Multiple saveAs on ws.sendText

Hi all,

I looked through the topics for how to save multiple jsonPath values from a web socket response and found a few answers.

  1. Using multiple (see below) checks give me "too many arguments for method check". Maybe vargars for check is gone ?

.sendText( “”"{ “action”:“start” }""")

.check(
wsAwait.within(10).until(1).jsonPath("$.control.session_id").saveAs(“session_id”),
wsAwait.within(10).until(1).jsonPath("$.control.subsession_id").saveAs(“reg_sub_session_id”)
))

  1. Doing .check(…).check(…) etc fails to save anything but the last which I assume after reading forum is due to the immutability ?

Any other solution / tips on how to save multiple jsonPath results from a json response on a web socket ?

Cheers,
Niklas

Hi,

No, setting multiple checks on websockets is not currently supported.

It’s very complex actually. What would the behavior be? Wait until all of them get resolved? Keep going as soon as one gets resolved but fail the other ones? Try to keep on resolving them in the background? Would the answer to this question be generic enough, or is it specific to your use case?

Hi,

No you are absolutely right, the semantics with multiple checks just doesn’t make sense. I think I managed to confuse us both. :slight_smile:

I’m not really looking for multiple checks, rather saving multiple parts of the json response.

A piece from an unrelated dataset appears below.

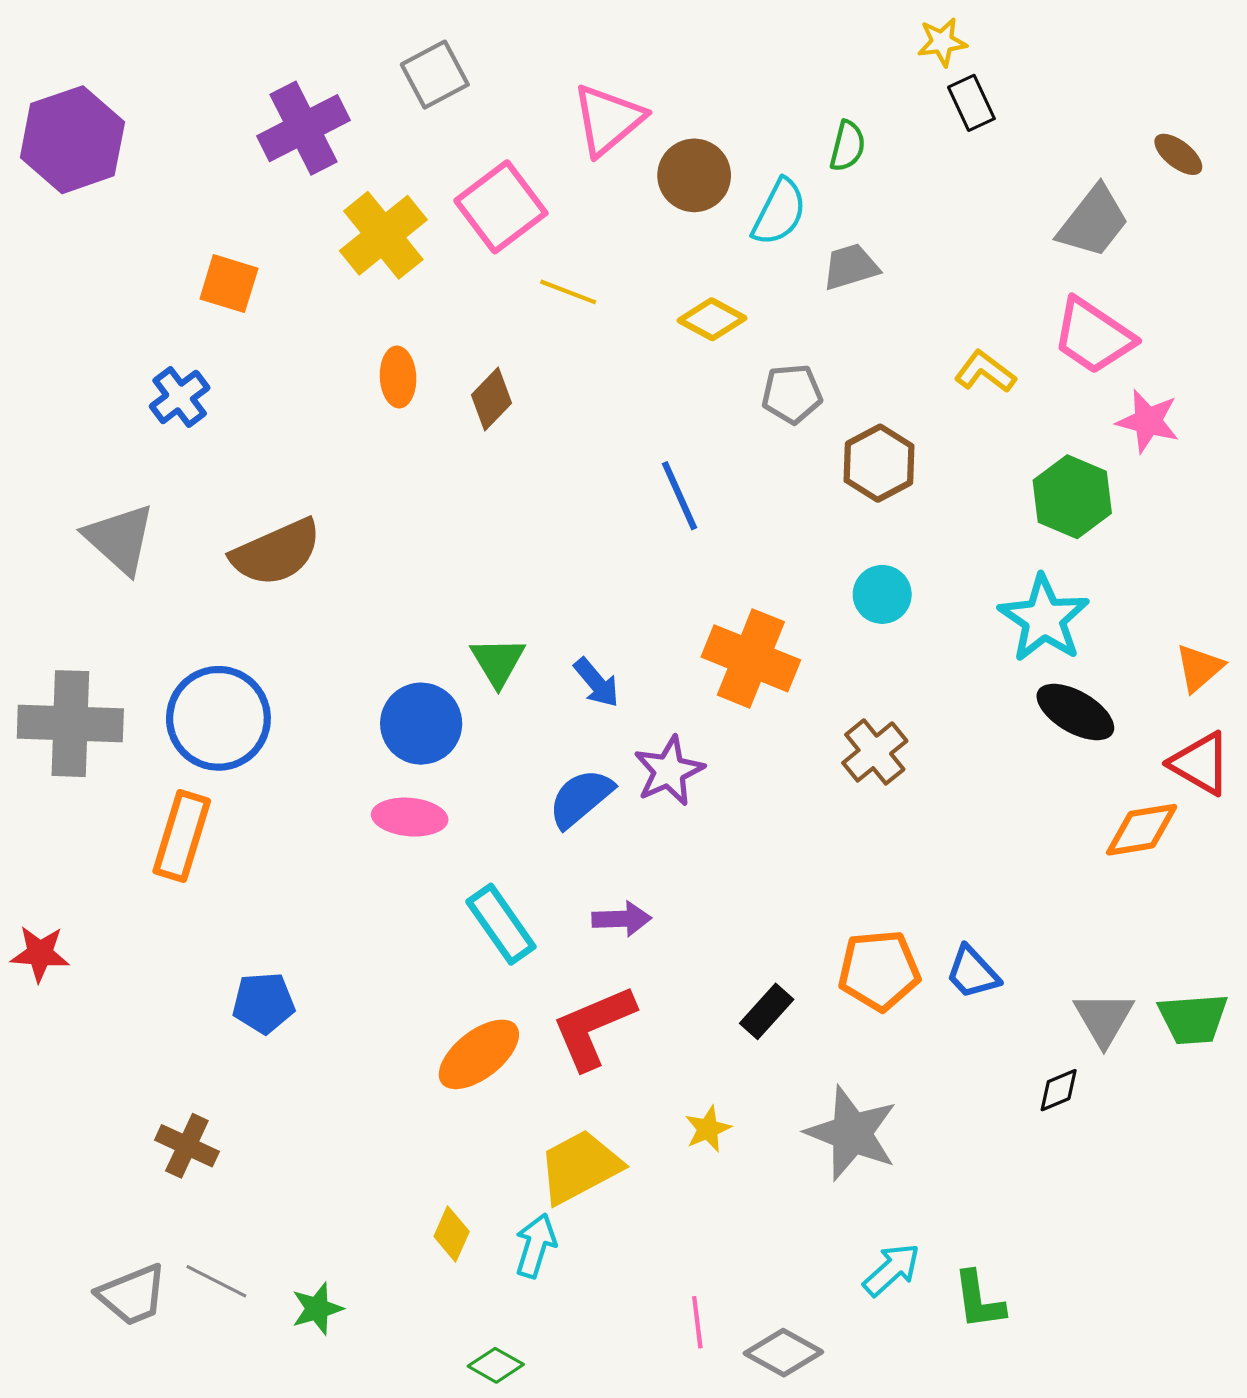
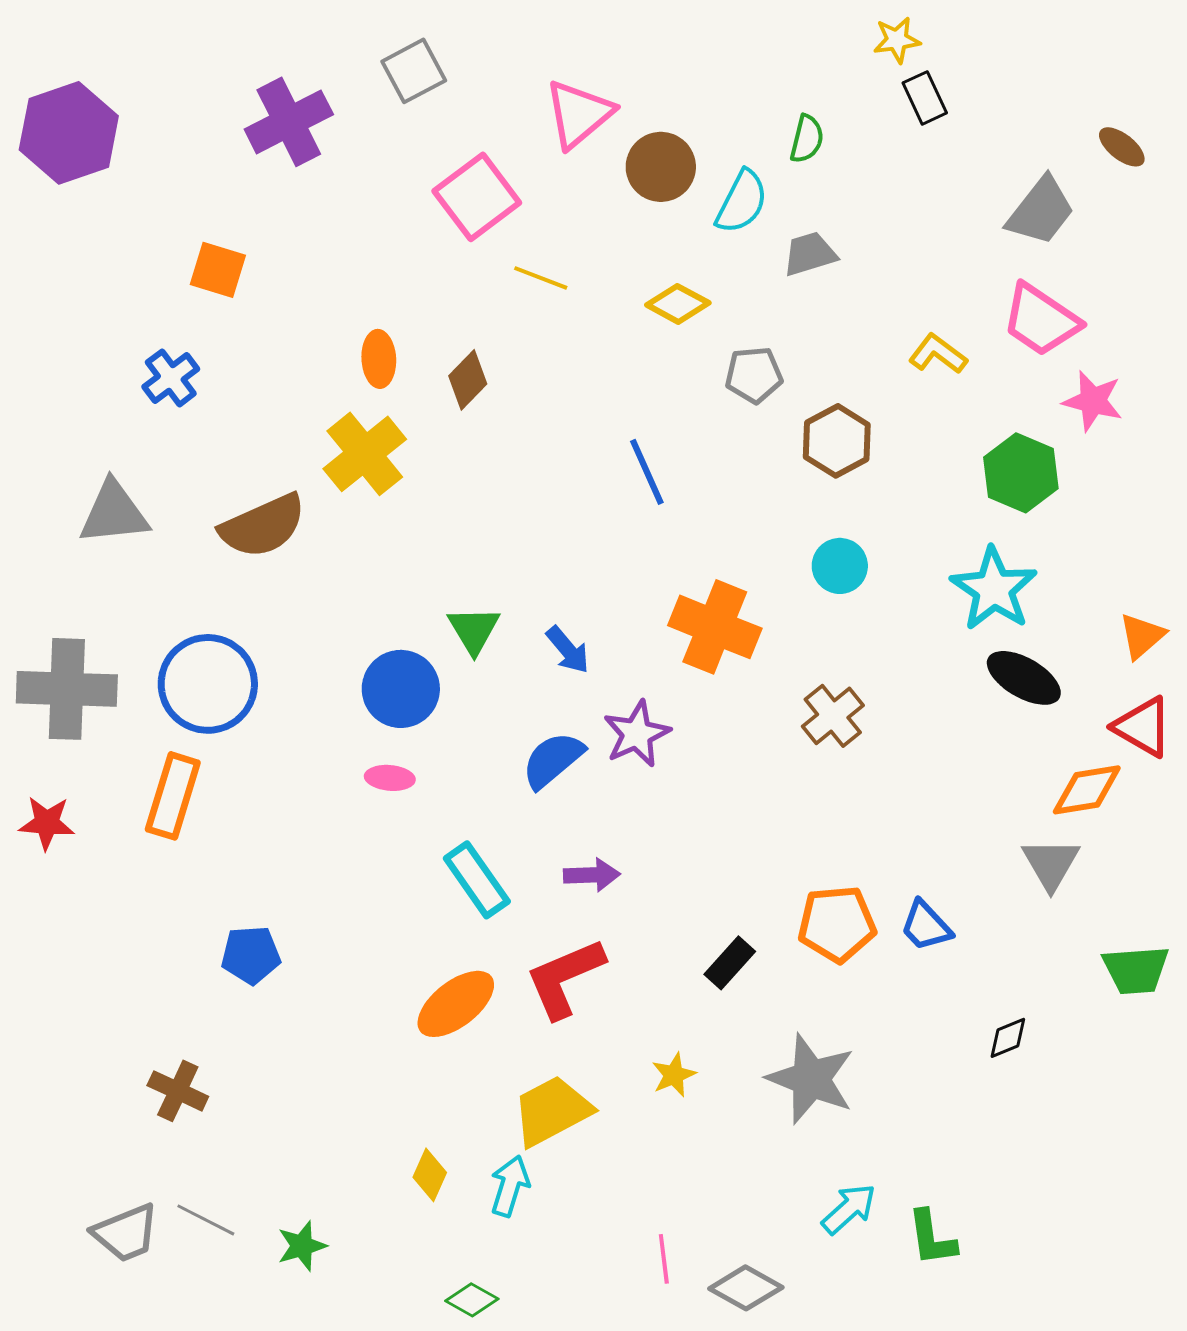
yellow cross: (383, 235) -> (365, 454), moved
gray triangle: (120, 539) -> (114, 513), turned -48
pink ellipse: (410, 817) -> (390, 778), size x0.7
red star: (40, 954) -> (47, 823), moved
gray triangle: (1104, 1019) -> (1051, 864), moved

Here is an example response:

Also I should let you know that my Scala experience sums up to about 1,5 weeks so please be gentle with assumptions. :slight_smile:

For instance I’m not sure what Right(Vector()) actually means. I assume it’s a vector that I can iterate
over and get to the actual values somehow.

/Niklas

Ok, so this is my solution. I’m guessing there are better ways of doing this, but this is what I came up with

`
val sendConnect = exec(ws(“Send Connect Action”)
.sendText("""
{
“control”: {
“type”: “request”,
“sequence”:“1”,
“version”:“1.0”
},
“header”: {
“action”: “connect”
}
}""")
.check(wsAwait.within(10).until(1).regex(".*").saveAs(“connect_response”))
).exec { session =>

val connectResponse = session(“connect_response”).as[String]
val json = (new ObjectMapper).readValue(connectResponse, classOf[Object])
val initiator = JsonPath.query("$.header.initiator", json).right.map(.toVector)
val session_id = JsonPath.query("$.control.session_id", json).right.map(
.toVector)

val initiatorVal = initiator.right.get.head
val sessionVal = session_id.right.get.head
val newSession = session.set(“initiator”,initiatorVal).set(“session_id”,sessionVal)
newSession
}
`

Feel free to comment as I feel this isn’t the most elegant solution out there. For instance the complete response message is stored
in the session along with the subparts of it.

Niklas

I have the same problem.
I would like to save some other JSON property that I am not checking for.

More concretely:
I want to check if the “requestId” property matches but I want to save the “sessionId” property of the message.

It would be cool if there is a “save” method which gives you access to the complete message which contained the match and not only to the path which is specified via “jsonPath” or “jsonpJsonPath”

We’ll bring a new WebSocket API in Gatling 3.
Progress and discussion happens here: https://github.com/gatling/gatling/issues/3071
What you’re mentioning is what we currently call “matching”.
Note that milestones of the next versions are only available to our support offer subscribers.